To determine the energy of an α particle that would allow it to move in a circular path of the same radius R in a uniform magnetic field as a proton with 1 MeV kinetic energy, we need to consider the relationship between kinetic energy, charge, mass, and the radius of the circular motion in a magnetic field.
Key Concepts
- Kinetic Energy (KE): The energy an object possesses due to its motion, given by the formula KE = (1/2)mv².
- Magnetic Force: The force acting on a charged particle moving in a magnetic field, which causes circular motion.
- Radius of Circular Motion: For a charged particle in a magnetic field, the radius R is given by R = (mv)/(qB), where m is mass, v is velocity, q is charge, and B is the magnetic field strength.
Comparing Proton and Alpha Particle
A proton has a charge of +1e and a mass of approximately 1 u (atomic mass unit). An α particle consists of 2 protons and 2 neutrons, giving it a charge of +2e and a mass of about 4 u.

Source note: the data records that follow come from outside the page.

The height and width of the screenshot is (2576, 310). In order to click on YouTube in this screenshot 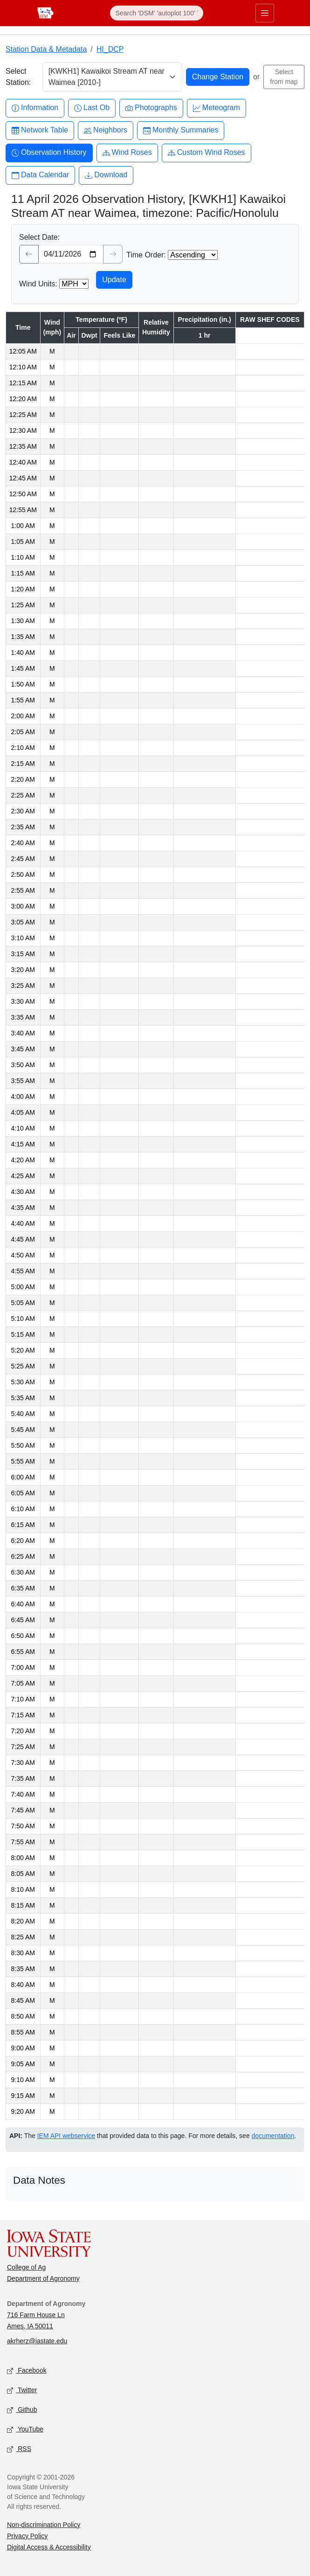 , I will do `click(25, 2429)`.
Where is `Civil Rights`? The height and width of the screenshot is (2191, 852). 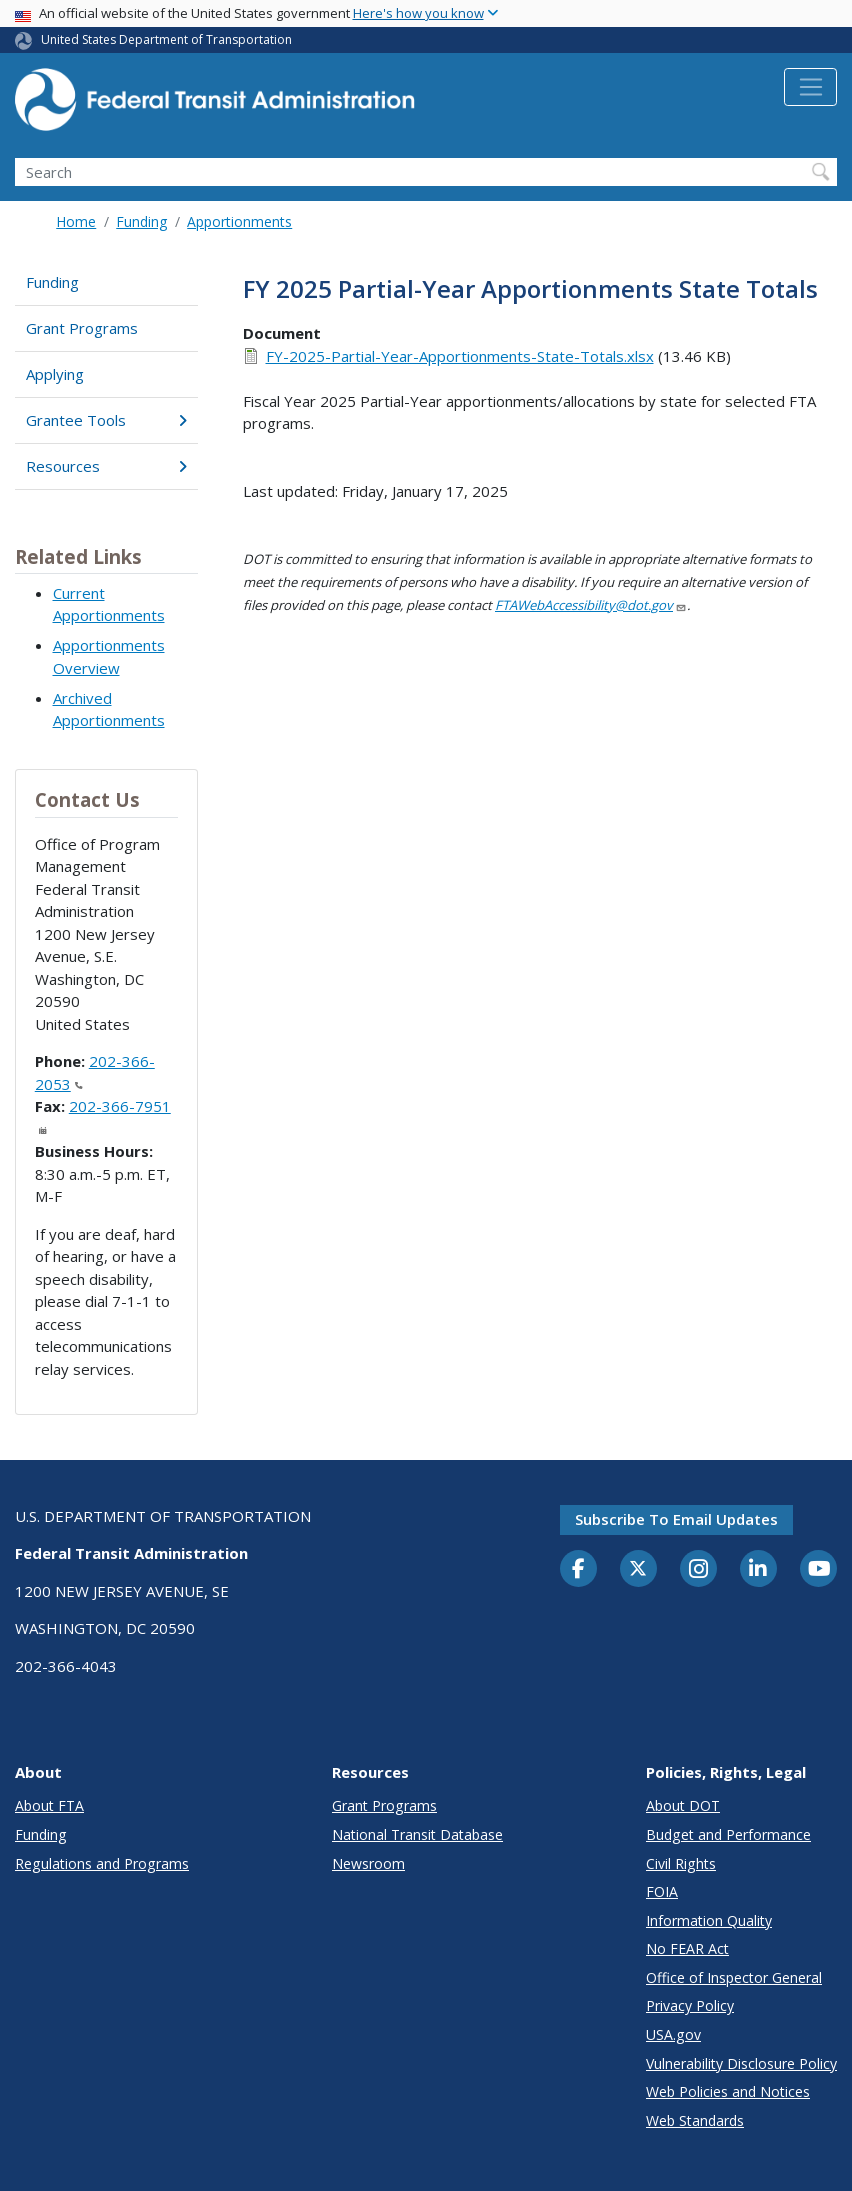 Civil Rights is located at coordinates (681, 1863).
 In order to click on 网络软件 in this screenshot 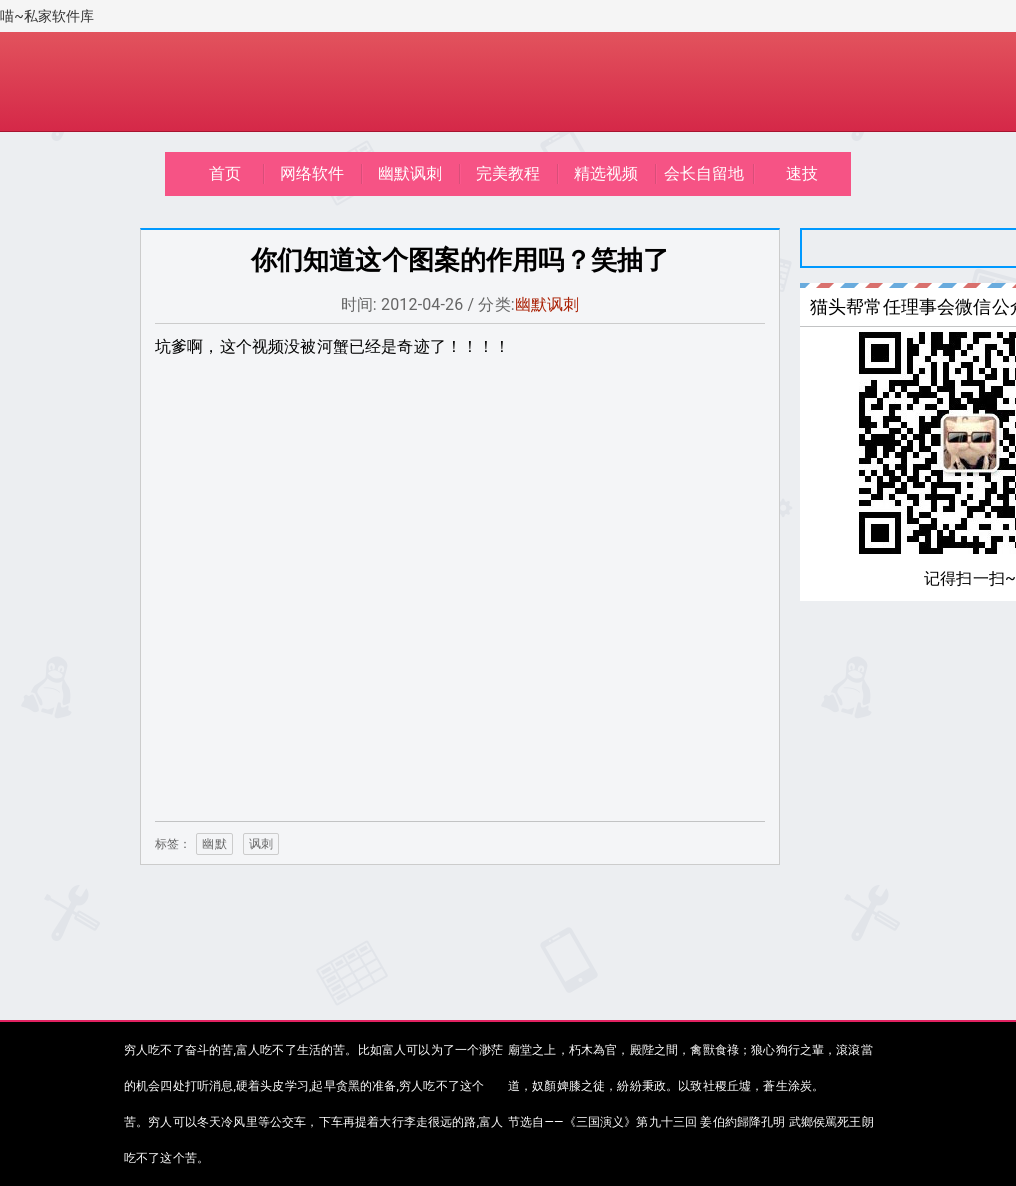 , I will do `click(312, 173)`.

Finding the Required Energy
Since both particles are moving in the same magnetic field and describe a circle of the same radius, we can set up the relationship:
For the proton:
R = (mv)/(qB)
For the α particle:
R = (M*V)/(QB)
Where:
- m = mass of the proton
- M = mass of the α particle
- v = velocity of the proton
- V = velocity of the α particle
- q = charge of the proton
- Q = charge of the α particle
Since the radius R is the same, we can equate the two expressions. The α particle's mass is four times that of the proton, and its charge is twice that of the proton. Therefore, to maintain the same radius, the kinetic energy of the α particle must be:
KE(α) = 4 * KE(proton) = 4 * 1 MeV = 4 MeV.
Final Answer
The energy of the α particle required to describe a circle of the same radius in the same magnetic field is 4 MeV.